When Betty next came to the studio she thought my painting was completed, and skipped about in front of the canvas with the genuine joy of gratified vanity.
"Why didn't you tell me it was done, and I needn't have got into these,"
she said, lifting the hem of her gauze skirt to her lips--a fascinating trick which, to use her own expression, invariably "brought down the house."
I looked at the laughing row of white teeth and thought of Dupres.
"You still want a touch or two. Just get into position for one moment."
"You'll spoil me," she warned, jumping to her place on the "throne," and shooting out an ankle that would have unhinged Diogenes.
"Nothing could spoil you," I said gallantly, and a paint tube levelled in the direction of my head was the reward of my politeness.
"You don't aim as well as you dance. How did you learn--at a training school, or where?"
"To dance? Bah! training schools can't teach the fine poetry of movement. They knock the prose into you, but--but the poetry I learnt from--O--a man who was great in his day."
"Salvador?" I ventured.
She blushed faintly.
"How did you know?"
"You gave the cue. Salvador was the greatest name I could think of----"
"You know something of dancing, then?"
"Very little. I have heard he had an accident or something that affected his career."
"Yes; it turned his head. He was to have married me, but, like all men, he was ungrateful. He changed--changed quite suddenly."
"How so?"
"I nursed him night and day. He had no mother, no sister, and I thought I could be all the world to him. Little girls are romantic, and he was too ill to know. Before he recovered consciousness I sent an old woman to attend him; but one fine day, when well enough, he bolted."
"Where?"
"Lord knows!" (Betty's language was not Johnsonian.) "Do you think I was going to crawl after him and grovel----?"
"There is no grovelling where love levels."

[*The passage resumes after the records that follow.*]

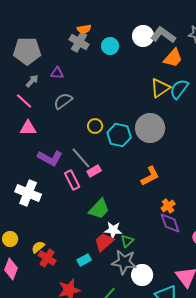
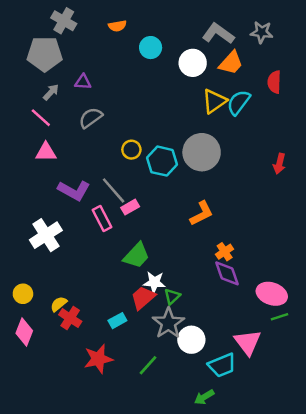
white circle: (143, 36) -> (193, 63), moved
gray cross: (79, 42) -> (64, 21), moved
white cross: (28, 193) -> (46, 235), turned 35
gray star: (124, 262) -> (168, 323), turned 30

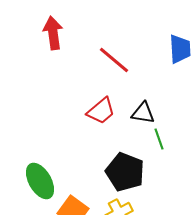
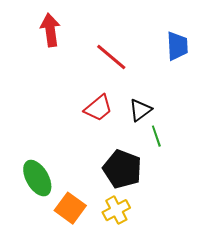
black triangle: (143, 113) -> (140, 110), turned -45

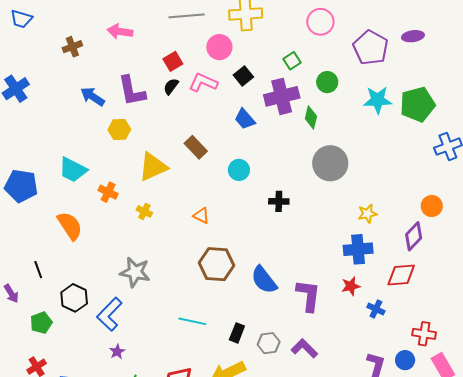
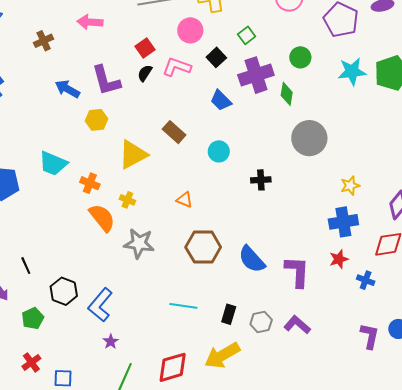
green square: (292, 61) -> (247, 35), moved
orange semicircle: (70, 226) -> (102, 218), moved
gray star: (135, 272) -> (139, 243), moved

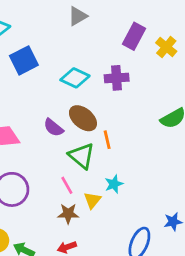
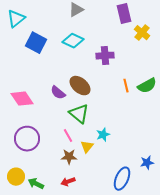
purple rectangle: (134, 36) -> (124, 14), moved, turned -42
blue square: (24, 60) -> (36, 43), turned -35
cyan diamond: (75, 78) -> (73, 41), moved
orange line: (107, 140) -> (126, 86), moved

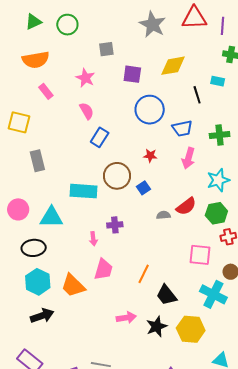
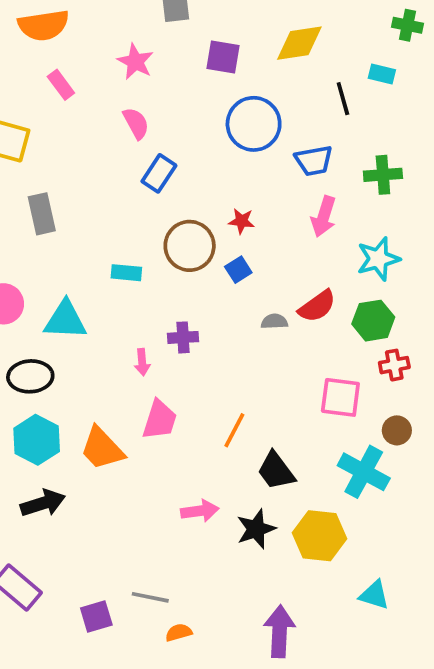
red star: (150, 156) -> (242, 221), moved
cyan rectangle: (84, 191) -> (126, 273), size x0.6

"But it didn't level," she said, angrily, as though the reproach stung--"it didn't level. I would have chucked my whole future for him: I would now, while he.... O, don't talk of it," she exclaimed huskily, whisking the back of her hand across her eyes: "I tell myself it was all for the best."

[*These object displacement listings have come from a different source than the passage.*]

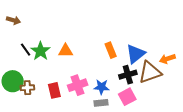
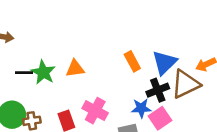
black line: (26, 50) -> (24, 73), turned -48
pink cross: (78, 85) -> (95, 111), turned -36
blue star: (101, 87) -> (141, 108), moved

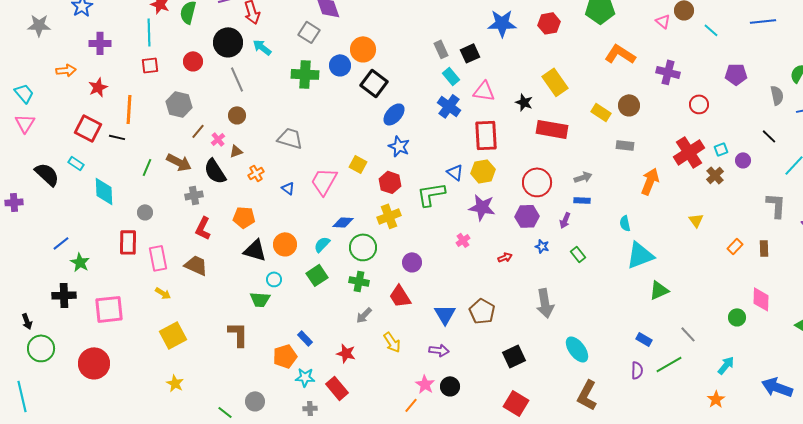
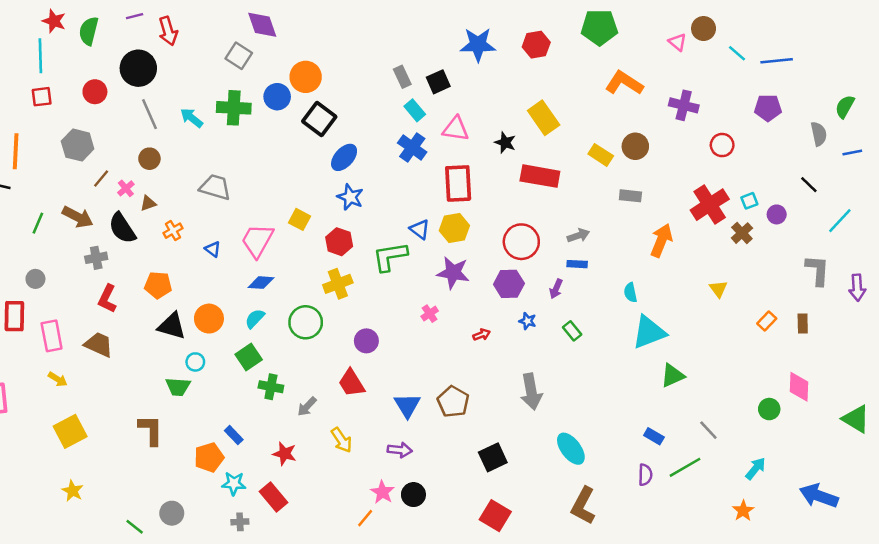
blue line: (763, 21) -> (777, 61), moved
cyan arrow: (262, 47) -> (192, 118), moved
blue diamond: (343, 222) -> (261, 283), moved
green cross: (359, 281) -> (271, 387), moved

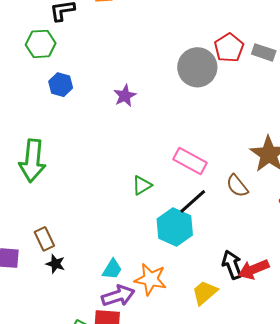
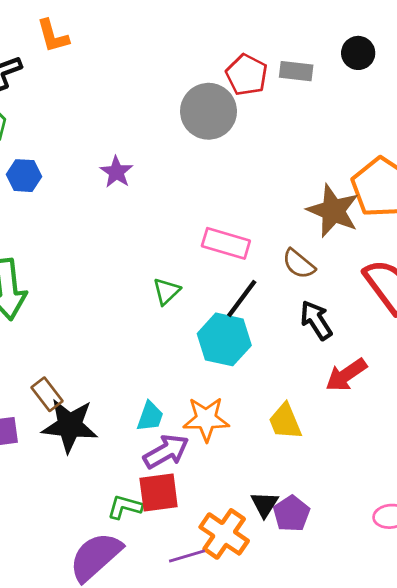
black star: (55, 264) -> (70, 426), size x2.0
black arrow: (232, 265) -> (316, 320), moved
yellow trapezoid: (205, 293) -> (285, 422), turned -60

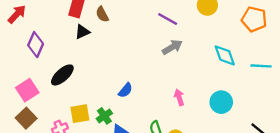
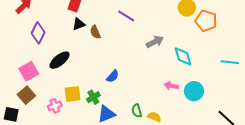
brown semicircle: (102, 14) -> (95, 32), moved
purple line: (168, 19) -> (126, 16), moved
orange pentagon: (254, 19) -> (206, 21), moved
cyan diamond: (225, 55) -> (183, 56), moved
pink arrow: (179, 97) -> (171, 86), moved, turned -64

The tone implied a query, but I made no answer. There were heart thrills in the air, and my brush, pregnant with their subtle rhythm, was travailling fast.
"Why don't you say it was?" she persisted. "You know that love--real love--is worse than handcuffs."
"'A cloying treacle to the wings of independence'--eh? Keats would have been glad of the treacle nevertheless."
"Perhaps. Wouldn't we just drown in it if we could?... But, after all, I should have been a fat lump of domesticity by now," she laughed, straightening her lithe limbs and resuming her conventional smile.
In a moment she had become the world's Betty again--bewitching, coy, insouciante Betty.
But a tear-drop still clung to her eyelashes.